Les nabis l’appelaient le Temple, pour Jackson Pollock c’était une grange, pour Jean-Michel Basquiat le sous-sol d’une galerie d’art.

Au fil des siècles, le statut de l’atelier d’artiste a beaucoup changé. Si les ateliers ont longtemps été le siège de véritables entreprises avec un maître, des apprentis, un espace d’exposition, un lieu d’apprentissage, de discussion et d’échanges avec marchands, commanditaires et/ou collectionneurs, ils se sont mués au fil du temps en laboratoires de recherche plus solitaires.

Par sa configuration, sa situation et sa lumière, l’atelier influence la création et son choix n’est pas anodin. En ville ou à la campagne, rattaché au lieu de vie ou indépendant, solo ou partagé, étroit ou spacieux, il offre des possibilités et/ou créé des contraintes, porte une histoire qui enrichit la créativité de l’artiste. Le changement d’atelier peut modifier profondément une production artistique. J’ai aussi rencontré un artiste qui possédait deux ateliers où il développait deux productions diamétralement opposées.

Il règne dans l’atelier d’artiste une ambiance particulière.
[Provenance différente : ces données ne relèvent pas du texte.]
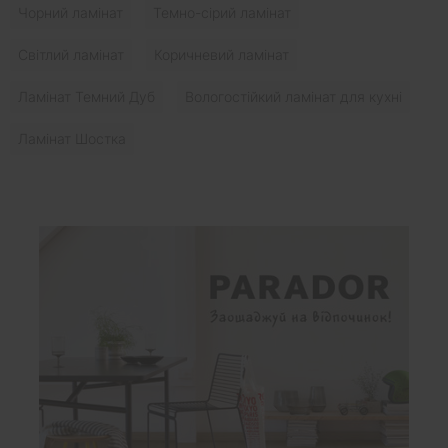
Чорний ламінат
Темно-сірий ламінат
Світлий ламінат
Коричневий ламінат
Ламінат Темний Дуб
Вологостійкий ламінат для кухні
Ламінат Шостка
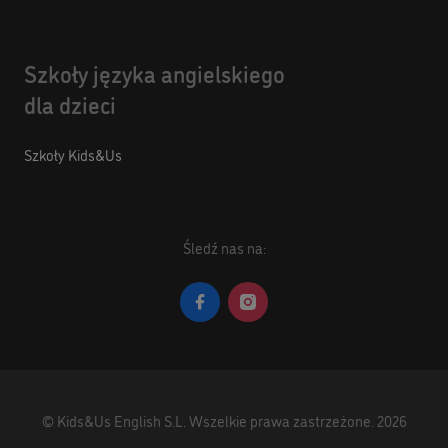
Szkoły języka angielskiego
dla dzieci
Szkoły Kids&Us
Śledź nas na:
©
Kids&Us English S.L.
Wszelkie prawa zastrzeżone.
2026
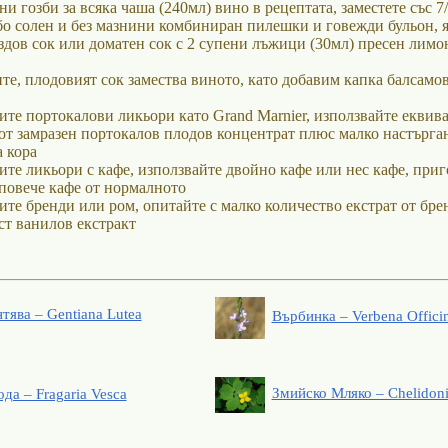
и гозби за всяка чаша (240мл) вино в рецептата, заместете със 7
бо солен и без мазнини комбиниран пилешки и говежди бульон, 
оздов сок или доматен сок с 2 супени лъжици (30мл) пресен лимо
те, плодовият сок замества виното, като добавим капка балсамо
тите портокалови ликьори като Grand Marnier, използвайте еквив
от замразен портокалов плодов концентрат плюс малко настърга
 кора
тите ликьори с кафе, използвайте двойно кафе или нес кафе, приг
 повече кафе от нормалното
тите бренди или ром, опитайте с малко количество екстрат от бр
ст ванилов екстракт
тява – Gentiana Lutea
Върбинка – Verbena Officin
Змийско Мляко – Chelidon
да – Fragaria Vesca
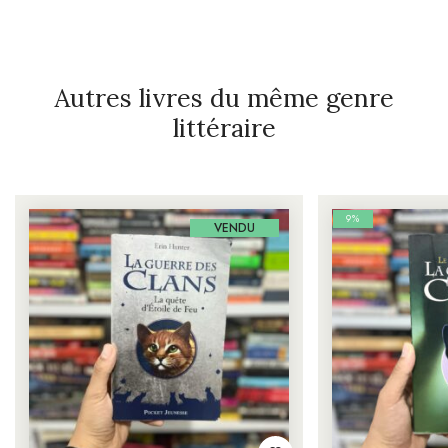
Autres livres du même genre
littéraire
9%
VENDU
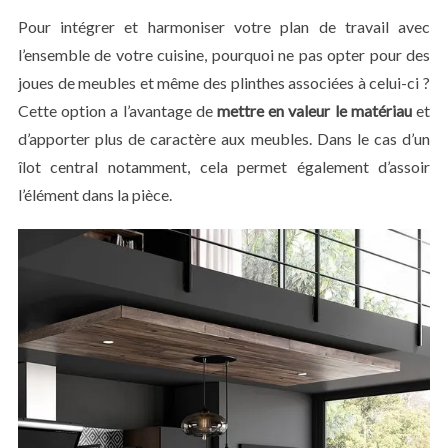
Pour intégrer et harmoniser votre plan de travail avec
l’ensemble de votre cuisine, pourquoi ne pas opter pour des
joues de meubles et même des plinthes associées à celui-ci ?
Cette option a l’avantage de
mettre en valeur le matériau
et
d’apporter plus de caractère aux meubles. Dans le cas d’un
îlot central notamment, cela permet également d’assoir
l’élément dans la pièce.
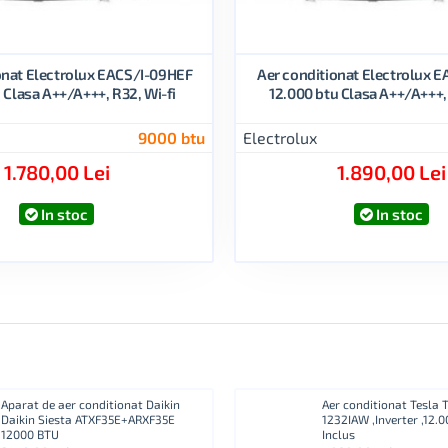
onat Electrolux EACS/I-09HEF
Aer conditionat Electrolux 
 Clasa A++/A+++, R32, Wi-fi
12.000 btu Clasa A++/A+++, 
9000 btu
Electrolux
1.780,00 Lei
1.890,00 Lei
In stoc
In stoc
Aparat de aer conditionat Daikin
Aer conditionat Tesla
Daikin Siesta ATXF35E+ARXF35E
1232IAW ,Inverter ,12.00
12000 BTU
Inclus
Si l’on peut y voir un simple lieu de travail où s’accumulent outils, couleurs et supports, où planent des odeurs de solvants, de colle ou autres, il revêt pour moi un caractère sacré car c’est là que le monde intérieur de l’artiste se révèle et prend forme, là que des œuvres nouvelles voient le jour, là que l’artiste organise ses rituels. 

L’artiste qui en ouvre les portes nous laisse entrer dans l’intimité de son quotidien, de ses recherches, de sa manière de travailler et de vivre, j’en suis chaque fois touchée, émerveillée et intimidée.

Je vous invite à mon tour, avec leur accord, à voir ces lieux si particuliers, si personnels. 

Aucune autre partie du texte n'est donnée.